(Page images and extracted text)
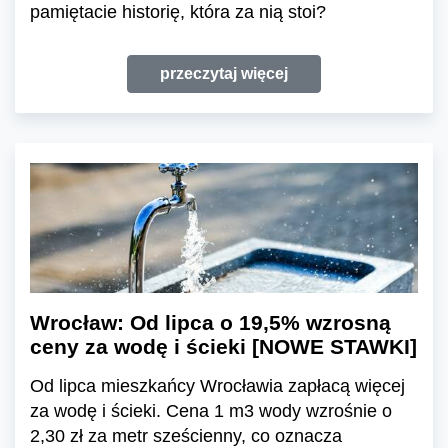
pamiętacie historię, która za nią stoi?
przeczytaj więcej
Wrocław: Od lipca o 19,5% wzrosną
ceny za wodę i ścieki [NOWE STAWKI]
Od lipca mieszkańcy Wrocławia zapłacą więcej
za wodę i ścieki. Cena 1 m3 wody wzrośnie o
2,30 zł za metr sześcienny, co oznacza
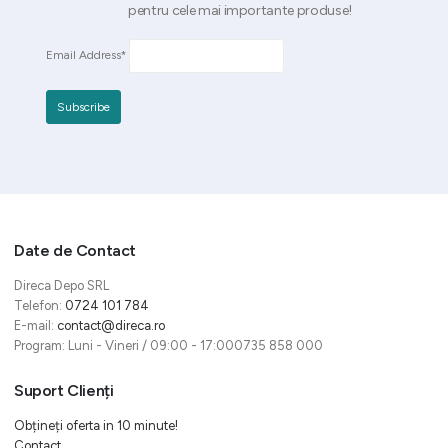
pentru cele mai importante produse!
Email Address*
Date de Contact
Direca Depo SRL
Telefon:
0724 101 784
E-mail:
contact@direca.ro
Program: Luni - Vineri / 09:00 - 17:000735 858 000
Suport Clienți
Obțineți oferta in 10 minute!
Contact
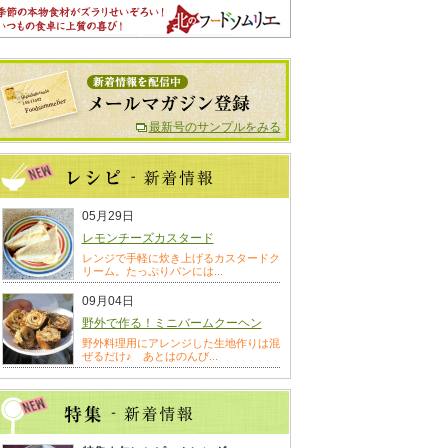
最新号のサンプルをみる
05月29日
レモンチーズカスタード
レンジで手軽に炊き上げるカスタードク
リーム。たっぷりパンには...
09月04日
野外で作る！ミニバームクーヘン
野外料理用にアレンジした生地作りは混
ぜるだけ♪ あとはのんび...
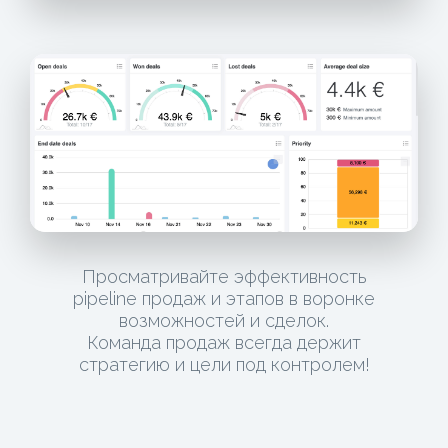
Просматривайте эффективность
pipeline продаж и этапов в воронке
возможностей и сделок.
Команда продаж всегда держит
стратегию и цели под контролем!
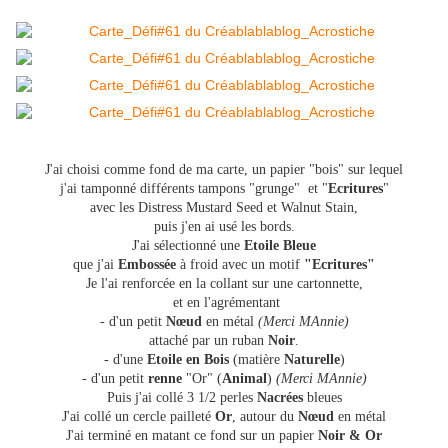
J'ai choisi comme fond de ma carte, un papier "bois" sur lequel
j'ai tamponné différents tampons "grunge" et "
Ecritures
"
avec les Distress Mustard Seed et Walnut Stain,
puis j'en ai usé les bords.
J'ai sélectionné une
Etoile Bleue
que j'ai
Embossée
à froid avec un motif
"Ecritures"
Je l'ai renforcée en la collant sur une cartonnette,
et en l'agrémentant
- d'un petit
Nœud
en métal
(Merci MAnnie)
attaché par un ruban
Noir
.
- d'une
Etoile en Bois
(matière
Naturelle
)
-
d'un petit
renne
"Or" (
Animal
)
(Merci MAnnie)
Puis j'ai collé 3 1/2 perles
Nacrées
bleues
J'ai collé un cercle pailleté
Or
, autour du
Nœud
en métal
J'ai terminé en matant ce fond sur un papier
Noir & Or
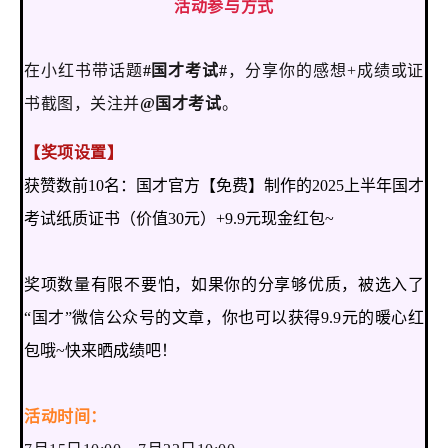
活动参与方式
在小红书带话题
#国才考试#
，
分享你的感想+成绩或证
书截图，关注并
@国才考试
。
【奖项设置】
获赞数前10名：国才官方【免费】制作的2025上半年国才
考试纸质证书（
价值30元
）+9.9元现金红包~
奖项数量有限不要怕，如果你的分享够优质，被选入了
“国才”微信公众号的文章，你也可以获得9.9元的暖心红
包哦~快来晒成绩吧！
活动时间：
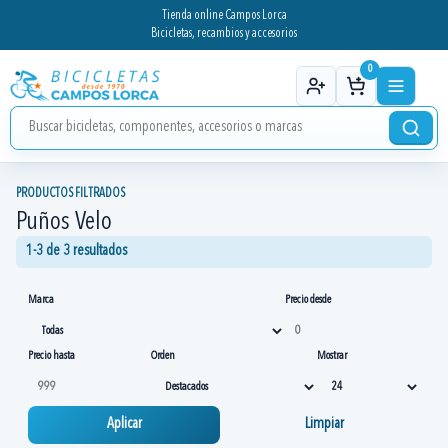
Tienda online Campos Lorca
Bicicletas, recambios y accesorios
0
PRODUCTOS FILTRADOS
Puños Velo
1-3 de 3 resultados
Marca
Precio desde
Precio hasta
Orden
Mostrar
Aplicar
Limpiar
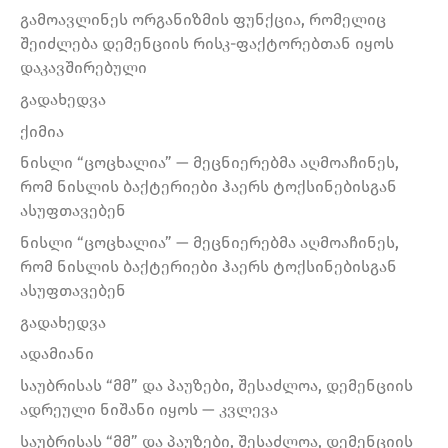
გამოავლინეს ორგანიზმის ფუნქცია, რომელიც
შეიძლება დემენციის რისკ-ფაქტორებთან იყოს
დაკავშირებული
გადახედვა
ქიმია
ნისლი “ცოცხალია” — მეცნიერებმა აღმოაჩინეს,
რომ ნისლის ბაქტერიები ჰაერს ტოქსინებისგან
ასუფთავებენ
ნისლი “ცოცხალია” — მეცნიერებმა აღმოაჩინეს,
რომ ნისლის ბაქტერიები ჰაერს ტოქსინებისგან
ასუფთავებენ
გადახედვა
ადამიანი
საუბრისას “მმ” და პაუზები, შესაძლოა, დემენციის
ადრეული ნიშანი იყოს — კვლევა
საუბრისას “მმ” და პაუზები, შესაძლოა, დემენციის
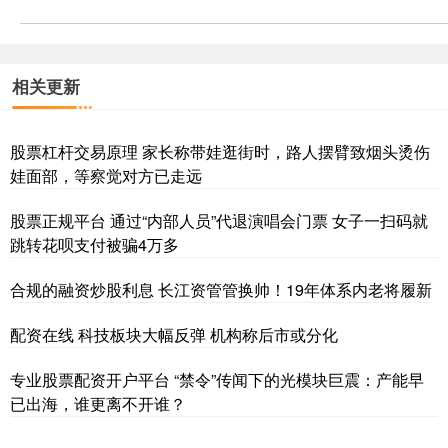
相关更新
股票杠杆交易原理 家长称带娃逛街时，路人摆臂致烟头烫伤
娃面部，等察觉对方已走远
股票正规平台 通过“内部人员”代退演唱会门票 女子一扫码就
跳转花呗支付被骗4万多
合规的融资炒股利息 长江资管管换帅！19年体系内老将履新
配资在线 科技板块大幅反弹 机构称后市或分化
专业股票配资开户平台 “禁令”传闻下的光模块巨震：产能早
已出海，谁更离不开谁？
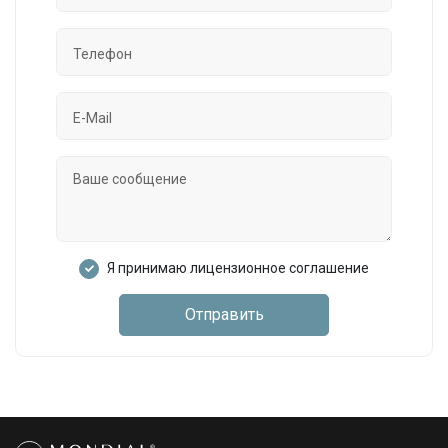
Я принимаю лицензионное соглашение
Отправить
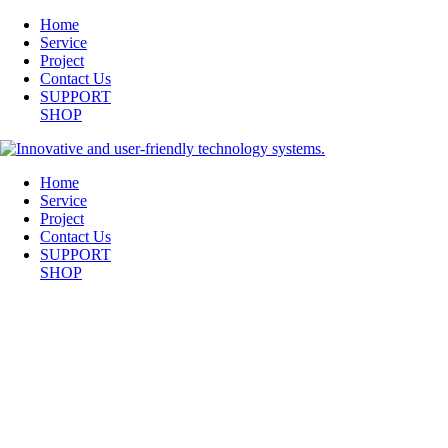
Home
Service
Project
Contact Us
SUPPORT
SHOP
Home
Service
Project
Contact Us
SUPPORT
SHOP
IMG_2027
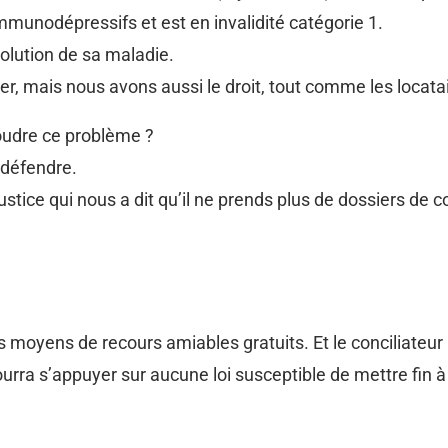
unodépressifs et est en invalidité catégorie 1.
volution de sa maladie.
, mais nous avons aussi le droit, tout comme les locataire
oudre ce problème ?
e défendre.
stice qui nous a dit qu’il ne prends plus de dossiers de c
s moyens de recours amiables gratuits. Et le conciliateu
ourra s’appuyer sur aucune loi susceptible de mettre fin à c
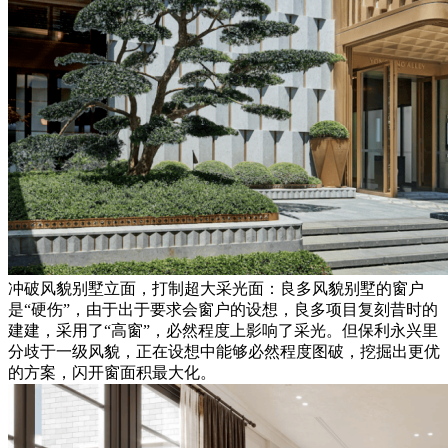
冲破风貌别墅立面，打制超大采光面：良多风貌别墅的窗户
是“硬伤”，由于出于要求会窗户的设想，良多项目复刻昔时的
建建，采用了“高窗”，必然程度上影响了采光。但保利永兴里
分歧于一级风貌，正在设想中能够必然程度图破，挖掘出更优
的方案，闪开窗面积最大化。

- [WHAT IS REQUIRED]: Above are records with pictures. Reproduce exactly only the lines from the line with "დაკავშირებული" through the line with "e défendre.", both ends included, and leave the pictures out.

- [RESULT BELOW]:
დაკავშირებული
გადახედვა
ქიმია
ნისლი “ცოცხალია” — მეცნიერებმა აღმოაჩინეს,
რომ ნისლის ბაქტერიები ჰაერს ტოქსინებისგან
ასუფთავებენ
ნისლი “ცოცხალია” — მეცნიერებმა აღმოაჩინეს,
რომ ნისლის ბაქტერიები ჰაერს ტოქსინებისგან
ასუფთავებენ
გადახედვა
ადამიანი
საუბრისას “მმ” და პაუზები, შესაძლოა, დემენციის
ადრეული ნიშანი იყოს — კვლევა
საუბრისას “მმ” და პაუზები, შესაძლოა, დემენციის
相关更新
股票杠杆交易原理 家长称带娃逛街时，路人摆臂致烟头烫伤
娃面部，等察觉对方已走远
股票正规平台 通过“内部人员”代退演唱会门票 女子一扫码就
跳转花呗支付被骗4万多
合规的融资炒股利息 长江资管管换帅！19年体系内老将履新
配资在线 科技板块大幅反弹 机构称后市或分化
专业股票配资开户平台 “禁令”传闻下的光模块巨震：产能早
已出海，谁更离不开谁？
Я принимаю лицензионное соглашение
Отправить
Home
Service
Project
Contact Us
SUPPORT
SHOP
Home
Service
Project
Contact Us
SUPPORT
SHOP
IMG_2027
unodépressifs et est en invalidité catégorie 1.
volution de sa maladie.
, mais nous avons aussi le droit, tout comme les locataire
oudre ce problème ?
e défendre.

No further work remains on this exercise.